At trial, Mr. Allensworth submitted the sworn statement of Dr. Jack Saux as an expert oncologist. Dr. Saux concluded that Mr. Allensworth’s non-Hodgkin’s lymphoma was caused by toxic exposure to benzene, which most likely happened when Mr. Allensworth cleaned his employers’ storage tanks. GIS and GSS countered with its own medical expert, who testified that though there is some association between benzene and lymphoma, there is no evidence that benzene exposure caused Mr. Allensworth’s non-Hodgkin’s lymphoma.
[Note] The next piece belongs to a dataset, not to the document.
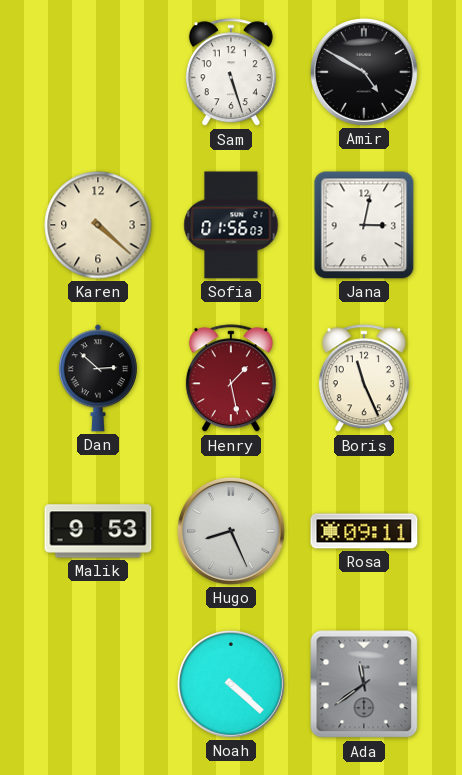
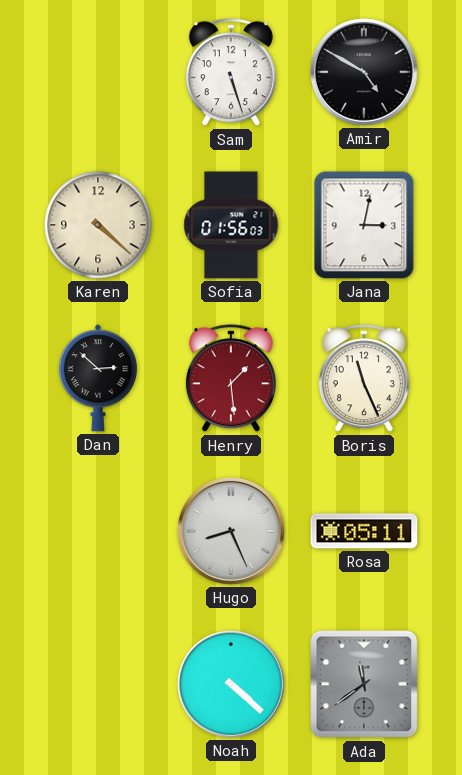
Henry: 1:28 -> 1:29
Malik: 9:53 -> none
Rosa: 09:11 -> 05:11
The Workers’ Compensation Judge (“WCJ”) concluded that Mr. Allensworth did not prove that his disease was a result of his employment. In doing so, the WCJ noted that Dr. Saux based his opinion on Mr. Allensworth’s statement in which Mr. Allensworth claimed he only wore a regular shirt and overalls while cleaning the tank. It was based only on this statement, and not on an examination, that Dr. Saux concluded that exposure to benzene from Mr. Allensworth’s job likely caused Mr. Allensworth’s disease. The WCJ also noted that the testimony of GIS and GSS’s expert stated that Mr. Allensworth did wear protective equipment when cleaning the tanks.
Mr. Allensworth appealed, arguing that the WCJ erred in determining that Mr. Allensworth did not meet his burden of proof that his disease was causally related to his employment. In Louisiana, a claimant in a workers’ compensation action must establish by a preponderance of the evidence that the worker’s disease is causally connected to the worker’s employment activities. See Vargas v. Daniell Battery Mfg. Co., Inc., 636 So.2d 1194, 1197 (La. Ct. App. 1994). The determination of whether a party meets its burden of proof will not be disturbed on appeal unless the determination was “clearly wrong or manifestly erroneous.” Hamilton v. Compass Group USA/Morrison, 973 So.2d 803, 806-07 (La. Ct. App. 2007).
The Fifth Circuit Court of Appeal for the State of Louisiana disagreed with Mr. Allensworth. It emphasized that Mr. Allensworth’s expert, Dr. Saux, never personally examined Mr. Allensworth and made his determinations based only upon Mr. Allensworth’s statement. The Fifth Circuit held that the WCJ’s reliance on GIS and GSS’s expert over Mr. Allensworth’s expert was not clearly wrong or manifestly erroneous. Using this reasoning, the Fifth Circuit affirmed the trial court’s determination.
Mr. Allensworth’s case illustrates the difficulty of reversing the determination of the facts at the trial court level and how important it is to have credible expert witnesses. An excellent attorney is needed to try to persuade the judge or jury that his or her client’s version of events is the correct and to find the best expert witness for the case at hand.